Esa decisión no consideró la precaria condición en la que se encentran las millones de familias afectadas por esa medida absurda, que solo profundiza el descontento con el gobierno y empeora la ya pesada atmósfera anímica que envuelve  a la población, después de más de dos meses de un confinamiento que ha estado acompañado por el crecimiento exponencial de la inflación y la escasez de gasolina. 

El régimen conocía la decisión de  American Telephone and Telegraph  (AT&T), dueña internacional de Directv. Para el Ejecutivo no fue ninguna sorpresa que la casa matriz ubicada en Dallas, Texas, le informara a su filial en Caracas que debía sacar de la parrilla a Globovisión y al canal de Pdvsa, una emisora que seguramente no ven ni si siquiera los empleados más leales de la empresa petrolera. Esa medida la había adoptado el grupo norteamericano el año pasado, cuando el Presidente de Estados Unidos optó por sancionar al gobierno de Caracas, solo que no  había sido ejecutada. La respuesta de Maduro fue premeditada y con alevosía. Estaba dispuesto a cerrar Directv cuando AT&T  dictara la orden. Prevaleció el deseo de venganza. En sus consideraciones no intervino el hecho de que la cablera les llevaba su imagen a más de diez millones de venezolanos, a quienes les servía de fuente de información y entretenimiento. Como siempre, los intereses populares quedaron relegados. Lo importante era causar daño y mantener la disputa  con Donald Trump, sin tomar en cuenta el perjuicio causado.

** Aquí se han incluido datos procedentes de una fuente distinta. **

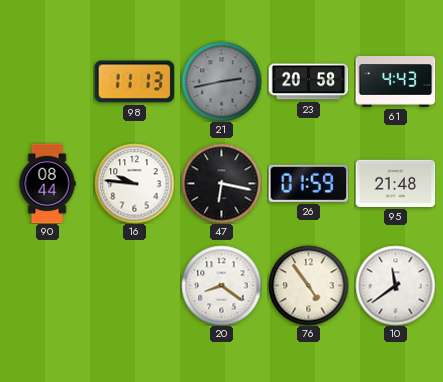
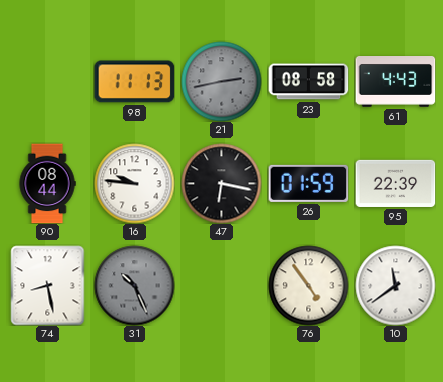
23: 20:58 -> 08:58
95: 21:48 -> 22:39
74: none -> 8:28
31: none -> 10:26
20: 8:21 -> none
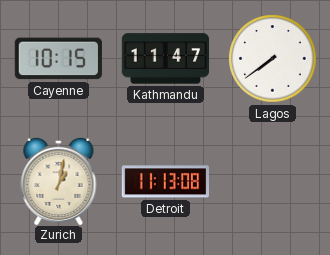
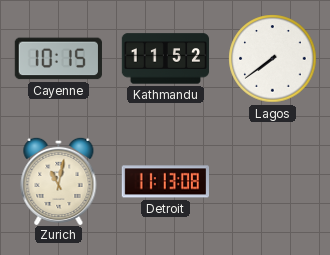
Kathmandu: 11:47 -> 11:52
Zurich: 1:02 -> 11:02
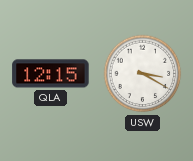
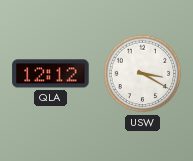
QLA: 12:15 -> 12:12
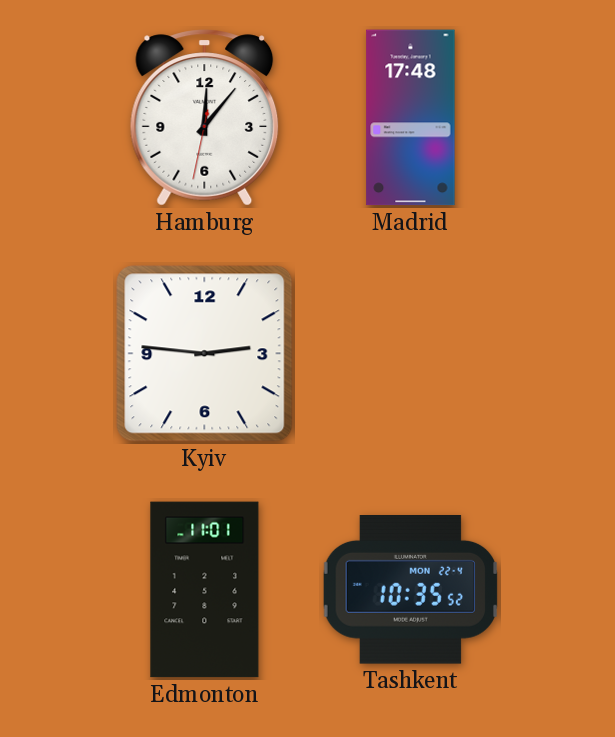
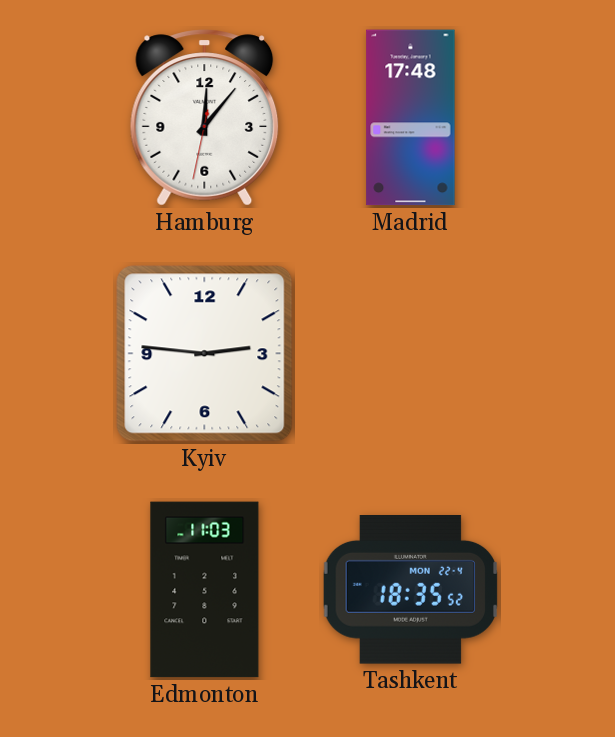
Edmonton: 11:01 -> 11:03
Tashkent: 10:35 -> 18:35
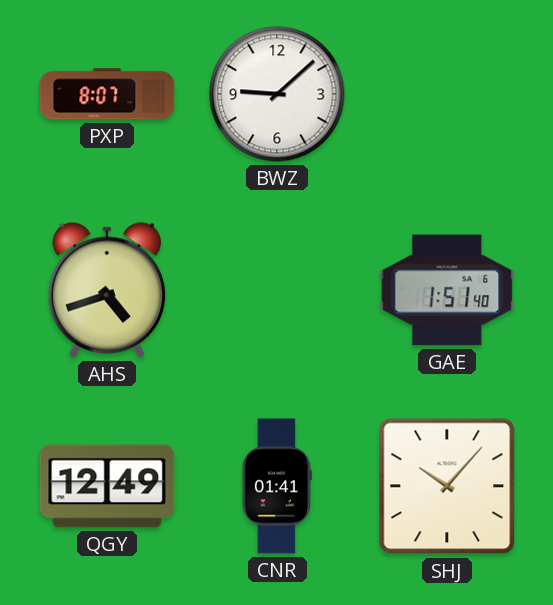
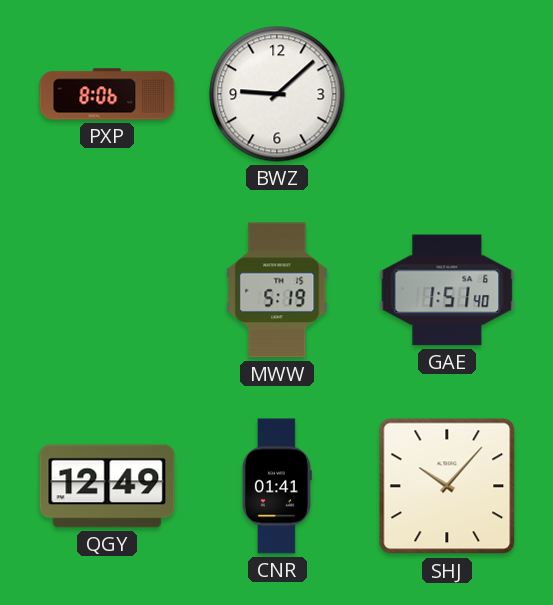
PXP: 8:07 -> 8:06
AHS: 4:42 -> none
MWW: none -> 5:19
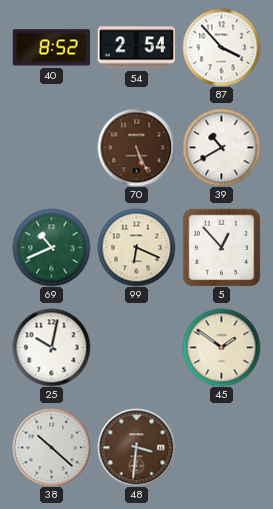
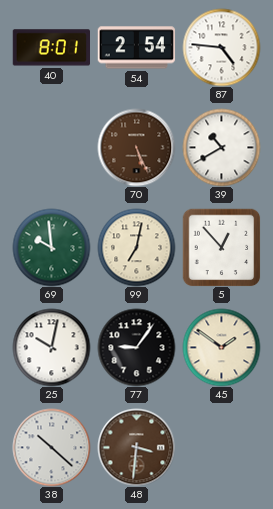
40: 8:52 -> 8:01
87: 3:53 -> 4:46
69: 10:41 -> 9:59
99: 6:19 -> 7:02
77: none -> 9:06
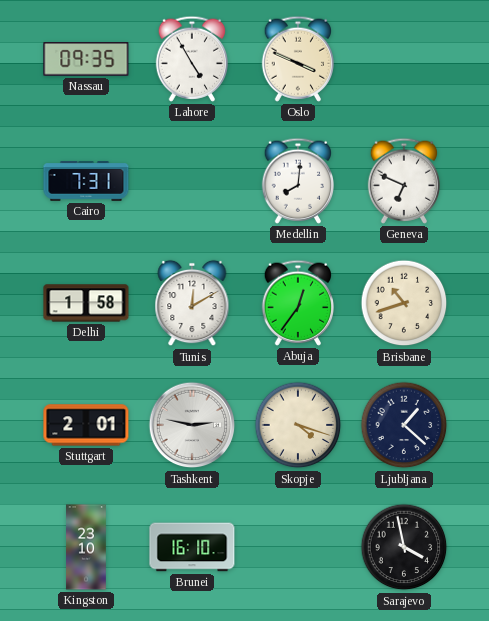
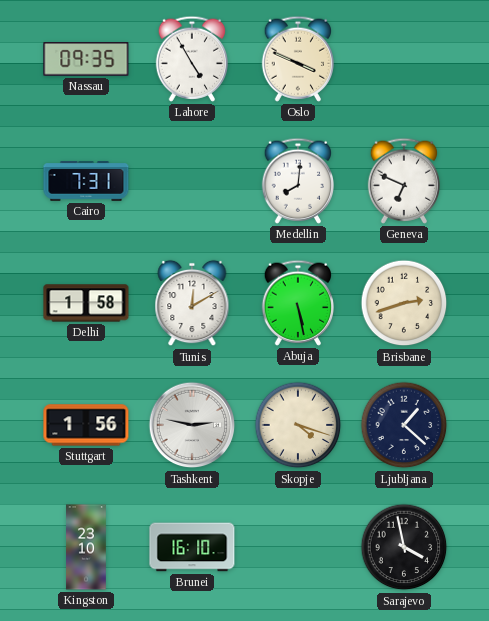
Abuja: 12:36 -> 5:28
Brisbane: 10:42 -> 2:42
Stuttgart: 2:01 -> 1:56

Cuando Hugo Chávez comenzó a hablar del socialismo del siglo XXI en los inicios de su mandato, muchos pensaron que se trataba de una balandronada de ese personaje con rasgos decimonónicos. De una figura que, así como hablaba extasiado y sin parpadear del ‘pensamiento’ de Ezequiel Zamora, se refería a las bondades desconocidas del socialismo, en un período en el cual poco antes el Muro de Berlín había sido derrumbado a mandarriazo limpio; y la Unión Soviética había implotado sin que ni siquiera hubiese salido un disparo de un fusil enemigo. Mucha gente pensó  que el sarampionazo le pasaría cuando el díscolo caudillo madurara un poco y asumiese con seriedad la exigente tarea de gobernar una nación tan compleja como Venezuela. No fue así. El hombre murió convencido de las bondades del estatismo y, peor aún, dejó como herencia a un señor cuyos escasos conocimientos los adquirió en las escuelas de formación de cuadros comunistas en Cuba.

Tres lustros más tarde, constatamos que los devaneos del comandante  no tenían nada de graciosos, ni de folclóricos. Su proyecto colectivista  condujo al país a la ruina total.  Ahora nos encontramos sin gasolina, no obstante contar con las mayores reservas petroleras del planeta; sin electricidad, aunque existe el Guri, entre las represas más grandes de América Latina; sin agua, a pesar de poseer una extensa red fluvial.  Y, desde hace unos días, sin Directv, la principal empresa nacional de televisión satelital. 

El socialismo del siglo XXI resultó ser una catastrófica y costosa estafa. Se combinaron en él la desidia, la irresponsabilidad y la corrupción. Estos componentes había que combinarlos con el autoritarismo para que la mezcla le permitiese  a la cúpula del régimen engraparse al poder. 

El ataque a Directv representa una embestida contra la libertad de elegir.  La inmensa mayoría de los estratos más humildes de la población quedaron condenados a quedar atrapados por la pobre oferta doméstica. Muy pocos podrán emigrar a las otras cableras que operan en el mercado interno. Compañías, por cierto, que brindan un servicio pésimo en la mayoría de las localidades donde funcionan. Maduro está condenando a los pobres ver la paupérrima oferta de VTV, de TVs y de las otras televisoras que controla. 

Frente al abuso, la gente contará con la opción de apagar los receptores cada vez que el mandatario  aparezca tratando de imponer sus interminables y farragosas cadenas. Esa debería ser la respuesta. Conviene responderle, aunque solo sea de forma testimonial, a una casta que intenta dirigir al país al medioevo.